「 異常な状態で結ばれた男女は、長続きしない 」
映画 『 スピード 』 より
Relationships that start under intense circumstances, they never last.
From “ Speed ”
ヒットした作品で印象的に使われた台詞だから、ご記憶の方も多いと思う。
サンドラ・ブロック も キアヌ・リーブス も、この頃が一番良かった。
ある意味、平凡を貫くことは、とても難しい。
非凡を知ってしまった人間にとって、今までの生活を チャラ にして、平凡を演じるのではなく、実際に貫けといわれたら、なんとも戸惑うだろう。
こと恋愛に関していうと、燃えるような 「 運命の出会い 」 なんてものよりも、気の合う友達から発展した、平凡で無難な恋が長続きしやすい。
ある程度、恋愛経験の豊富な男女はそれを熟知していて、だから、冒頭の台詞に共感した観客も多かったのではないかと思う。
それでも女性は 「 運命の出会い 」 に憧れ続け、白馬に乗った王子様が、ひょっこり道を間違えて、自分のところに来ないかと待っているものらしい。
王子という柄ではないけれど、それでも 「 運命の出会い 」 を感じる瞬間があって、たまに、お相手も同じような印象を持ってくれる。

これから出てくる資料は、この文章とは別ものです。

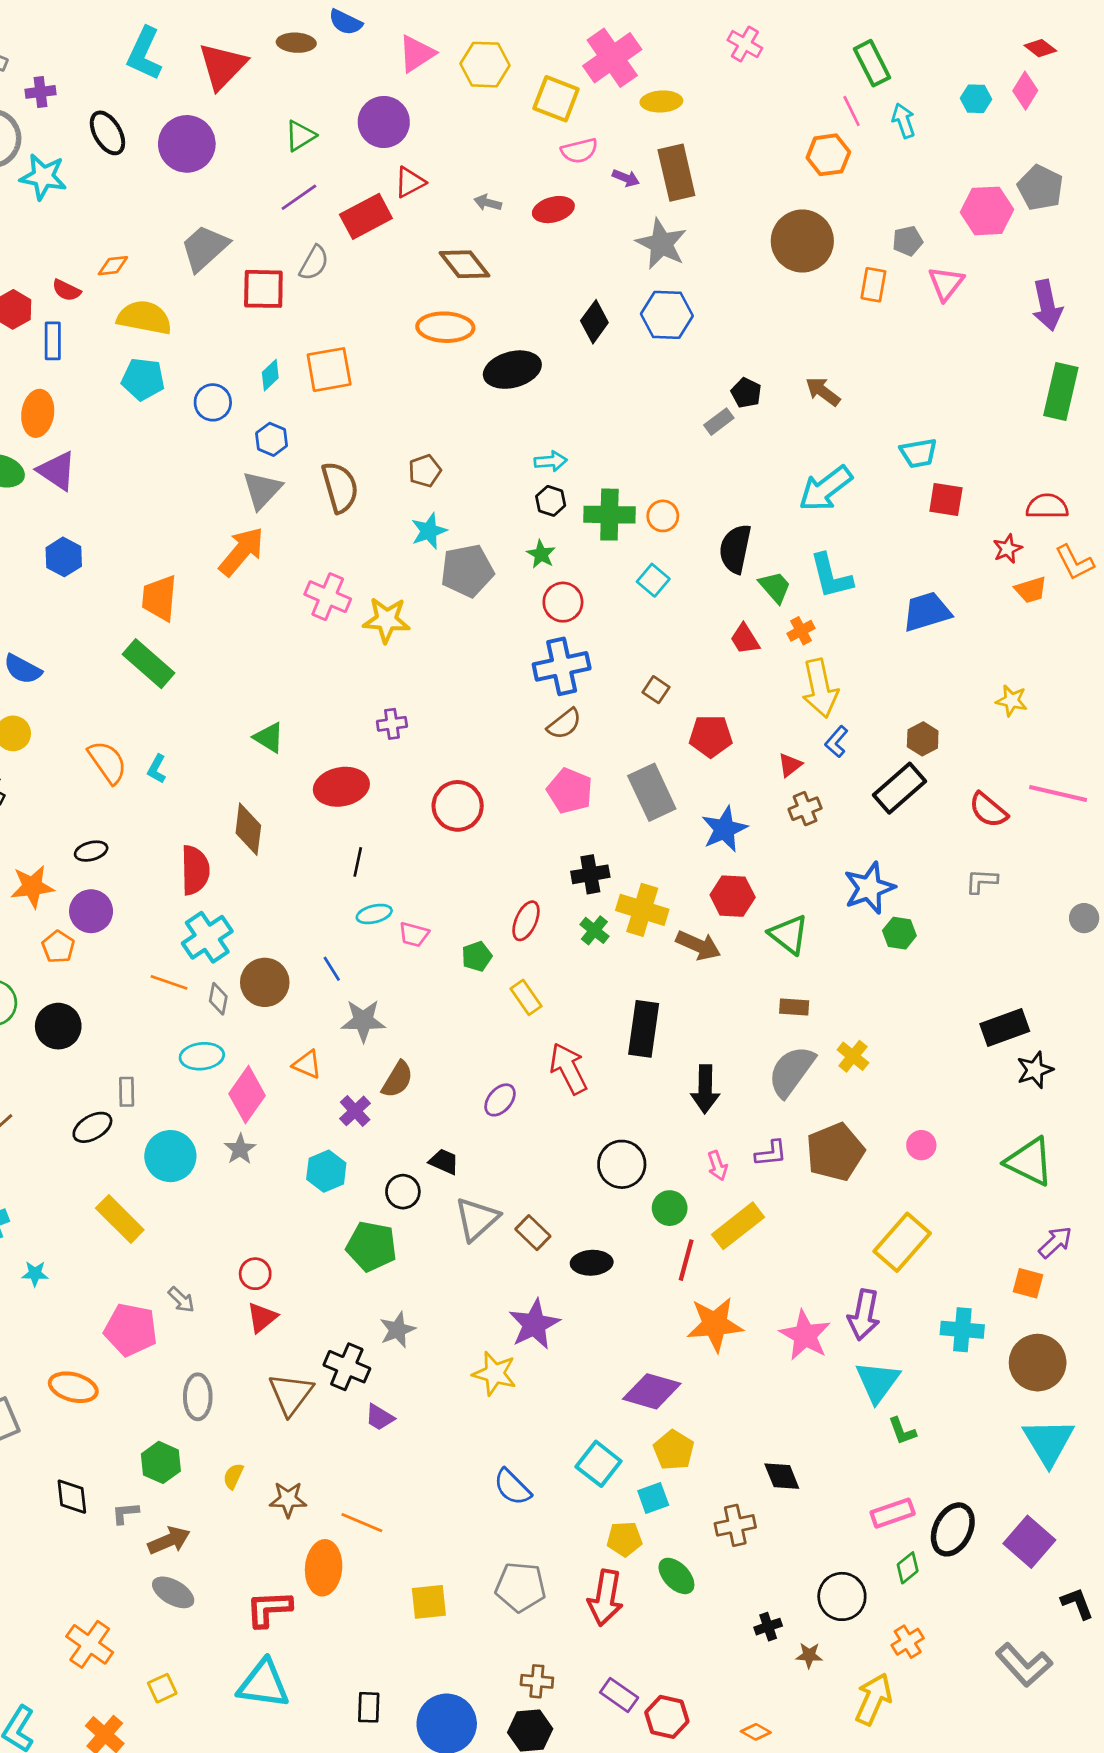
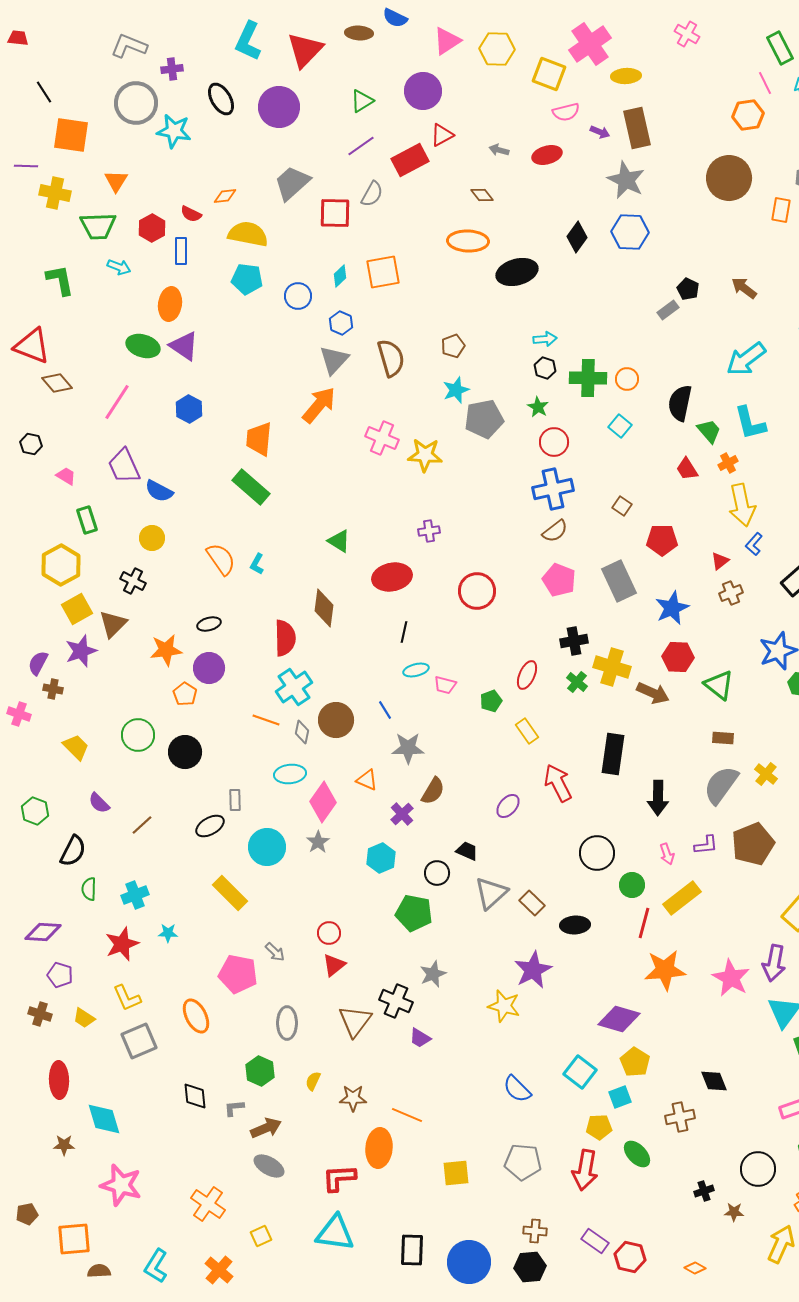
brown diamond: (464, 264) -> (482, 195), size x0.6
orange ellipse: (73, 1387) -> (196, 1016), turned 48
black rectangle: (369, 1707) -> (412, 1250), size x1.4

愛馬が高齢化し、そろそろ買い換えなきゃなと思っていた矢先、毒りんごをつまみ食いして泡を吹いている貪欲な姫に、道端で出会ったようなものか。
それほど傍目には美しいものでなくとも、当事者同士にとっては、お互いに輝いて見え、なにより、自分の気持ちを理解してくれることが嬉しい。
ただ、恋が始まる期待と裏腹に、非凡な出会いや、けして少なくはない過去の失敗を鑑みて、もう若くはない王子と姫は、お互いに躊躇する。
近況は、そんなところである ( どんなところだ? )。